Understanding the pathophysiology of exacerbations in COPD explains the rationale for the various therapies employed. Bronchodilators may be helpful for increased bronchoconstriction and hyperinflation, corticosteroids may reduce airway inflammation, and antibiotics may be appropriate in exacerbations caused by bacteria (Figure 43-2).
The cardinal feature of COPD exacerbation is an increase in respiratory symptoms beyond what is usual for the patient. Typically, such symptoms include dyspnea, sputum volume, sputum purulence, cough, and wheezing, perhaps accompanied by upper respiratory tract symptoms such as rhinorrhea. Clinical signs are nonspecific but may include tachycardia, tachypnea, cyanosis, use of accessory respiratory muscles, polyphonic expiratory wheeze or crackles on auscultation, and features of carbon dioxide retention or cor pulmonale.
Exacerbations are heterogeneous events, and the clinical features vary widely. It may be best to consider the severity of the presentation, which represents the combined severity of the underlying COPD and the exacerbation. Patients with mild underlying disease may experience no more than a troublesome worsening of symptoms, whereas those with more severe COPD are at significant risk of respiratory failure. Furthermore, other conditions occurring in patients with underlying COPD may mimic or complicate exacerbations. Proper assessment, as described next, is therefore important.
Exacerbation of COPD is a clinical syndrome, and there is no confirmatory diagnostic test. Although controversy surrounds how exactly to define an exacerbation, and such differences are important when interpreting study results, it is now widely accepted that an exacerbation is a sustained worsening of a patient’s symptoms that is acute in onset, is beyond day-to-day variation, and may necessitate a change in therapy.

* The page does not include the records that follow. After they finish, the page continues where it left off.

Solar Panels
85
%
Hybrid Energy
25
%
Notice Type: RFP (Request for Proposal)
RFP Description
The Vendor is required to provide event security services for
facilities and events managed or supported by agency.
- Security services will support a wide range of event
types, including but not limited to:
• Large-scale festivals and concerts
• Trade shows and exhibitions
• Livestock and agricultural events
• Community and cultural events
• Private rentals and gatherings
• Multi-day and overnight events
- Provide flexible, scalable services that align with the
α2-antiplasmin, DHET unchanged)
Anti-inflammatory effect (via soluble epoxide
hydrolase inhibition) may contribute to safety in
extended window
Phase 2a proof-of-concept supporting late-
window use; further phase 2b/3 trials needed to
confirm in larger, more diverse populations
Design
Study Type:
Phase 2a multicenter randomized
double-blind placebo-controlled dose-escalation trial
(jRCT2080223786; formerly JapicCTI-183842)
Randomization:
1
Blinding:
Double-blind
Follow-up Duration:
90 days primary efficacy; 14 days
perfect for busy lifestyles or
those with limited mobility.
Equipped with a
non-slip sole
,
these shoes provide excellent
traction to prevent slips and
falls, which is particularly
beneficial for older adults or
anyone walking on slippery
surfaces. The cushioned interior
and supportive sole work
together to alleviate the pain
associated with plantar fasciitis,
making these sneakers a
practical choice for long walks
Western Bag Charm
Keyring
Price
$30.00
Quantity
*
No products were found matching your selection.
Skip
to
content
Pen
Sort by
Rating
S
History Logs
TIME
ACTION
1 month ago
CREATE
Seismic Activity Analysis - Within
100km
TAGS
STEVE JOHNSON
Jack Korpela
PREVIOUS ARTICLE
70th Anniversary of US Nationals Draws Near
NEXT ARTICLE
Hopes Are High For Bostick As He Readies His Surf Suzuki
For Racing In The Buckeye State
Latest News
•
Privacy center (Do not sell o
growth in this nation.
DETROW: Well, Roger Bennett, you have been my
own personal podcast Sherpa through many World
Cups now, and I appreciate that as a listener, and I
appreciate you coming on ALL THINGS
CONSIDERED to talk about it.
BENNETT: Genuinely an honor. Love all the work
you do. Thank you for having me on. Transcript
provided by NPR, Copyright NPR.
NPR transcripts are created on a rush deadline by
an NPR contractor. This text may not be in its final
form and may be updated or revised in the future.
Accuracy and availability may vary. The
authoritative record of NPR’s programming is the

Although investigations are not helpful in the diagnosis of exacerbation, diagnostic tests help assess the severity of the presentation and exclude other conditions in patients with underlying COPD that may mimic or complicate exacerbation. Such diagnoses include pneumonia, pneumothorax, pulmonary embolus, and cardiac failure, and appropriate investigations include chest radiography, electrocardiography, oxygen saturation (SaO2) values, and arterial blood gas (ABG) analysis. Simple venous blood tests include complete blood count, urea and electrolytes, and C-reactive protein. A typical chest radiograph at exacerbation (Figure 43-3) should appear much the same as the patient’s radiograph in the stable state. Spirometry is not generally helpful because absolute values may be misleading, changes at exacerbation are small, and patients acutely dyspneic have difficulty performing the maneuvers. Sputum microscopy and culture may help to refine empirical antibiotic therapy in those not initially improving. For the patient with mild exacerbation responding to an increase in inhaled bronchodilators, it may be appropriate to omit further investigation.